O Vaticano anunciou nesta quinta-feira (2) que a Fraternidade São Pio X (SSPX) está oficialmente em cisma com a Igreja Católica. A decisão foi tomada após o grupo ultraconservador ordenar quatro bispos sem autorização do papa Leão XIV, em uma cerimônia realizada na quarta-feira (1º), em Écône, na Suíça.
Além de declarar a separação formal da fraternidade da Igreja Católica, a Santa Sé informou a excomunhão dos bispos envolvidos, declarou inválidos os sacramentos celebrados por eles e orientou os fiéis a não aderirem ao grupo.
Segundo o Vaticano, a ordenação episcopal sem o consentimento do papa constitui um “ato cismático”, rompendo a comunhão com a Igreja.
A Santa Sé também afirmou que a Fraternidade São Pio X não pode celebrar validamente casamentos nem administrar o sacramento da confissão. Além disso, advertiu que padres e fiéis leigos que aderirem formalmente ao grupo passam a ser considerados em situação de cisma e sujeitos às sanções previstas pelo Direito Canônico.
Antes da cerimônia, o papa Leão XIV havia enviado um último apelo ao superior da fraternidade, padre Davide Pagliarani, pedindo que desistisse da ordenação e alertando para as consequências da decisão.
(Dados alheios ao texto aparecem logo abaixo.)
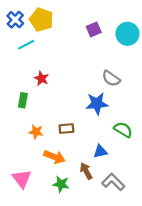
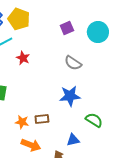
red star: (41, 78) -> (23, 58), moved
gray semicircle: (111, 78) -> (73, 63), moved
orange star: (36, 132) -> (22, 122), moved

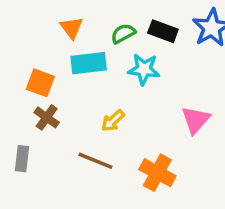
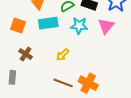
orange square: (40, 83) -> (18, 26), moved
pink triangle: (196, 120) -> (106, 26), moved
brown line: (95, 161) -> (63, 83), moved

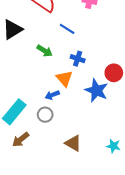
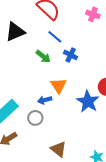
blue line: (67, 29) -> (55, 37), moved
blue cross: (78, 59) -> (71, 55), moved

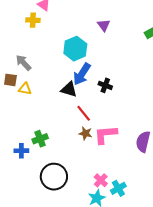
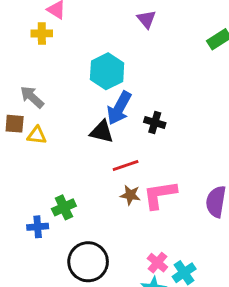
purple triangle: (104, 25) -> (146, 19), moved
red line: (84, 113) -> (126, 166), turned -66

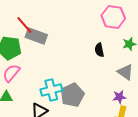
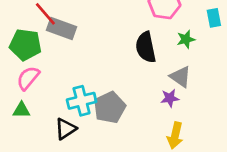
black semicircle: (99, 50) -> (146, 47), size x1.6
purple star: (119, 97) -> (170, 98), moved

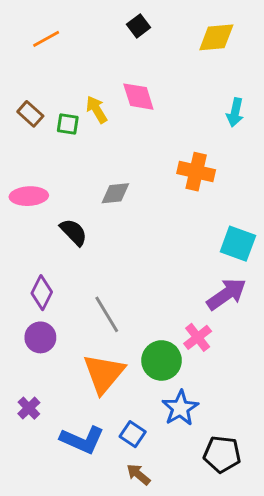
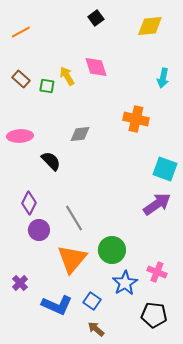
orange line: (46, 39) -> (21, 32), moved
purple circle: (40, 337) -> (39, 230), moved
pink cross: (198, 337) -> (157, 272), moved, turned -30

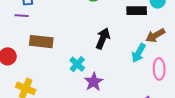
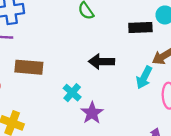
black arrow: (103, 38) -> (101, 62), turned -110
Apesar do pedido, quatro novos bispos — dois franceses, um norte-americano e um suíço — foram consagrados diante de milhares de fiéis reunidos na sede da organização.
A decisão representa uma das primeiras grandes crises enfrentadas pelo pontificado de Leão XIV.
A Fraternidade São Pio X foi fundada em 1970 pelo bispo francês Marcel Lefebvre como reação às reformas promovidas pelo Concílio Vaticano II, realizado entre 1962 e 1965.
O grupo defende a preservação da liturgia tradicional, incluindo a celebração da missa em latim e com o sacerdote voltado para o altar, além de rejeitar parte das mudanças litúrgicas e pastorais implementadas pela Igreja nas últimas décadas.
Entre as principais críticas da fraternidade está a substituição das missas obrigatoriamente em latim pelas celebrações na língua local, além da ampliação do diálogo da Igreja Católica com outras religiões.
O conflito entre o Vaticano e a Fraternidade São Pio X não é recente. Em 1988, Marcel Lefebvre também ordenou quatro bispos sem autorização do então papa João Paulo II, o que levou à excomunhão dos envolvidos.
Em 2009, o papa Bento XVI retirou essa excomunhão em uma tentativa de reaproximação, mas a situação canônica da fraternidade permaneceu irregular e as divergências nunca foram totalmente superadas.
Com a nova ordenação de bispos sem autorização da Santa Sé, o impasse histórico foi reaberto, levando o Vaticano a declarar oficialmente que a Fraternidade São Pio X está em cisma com a Igreja Católica.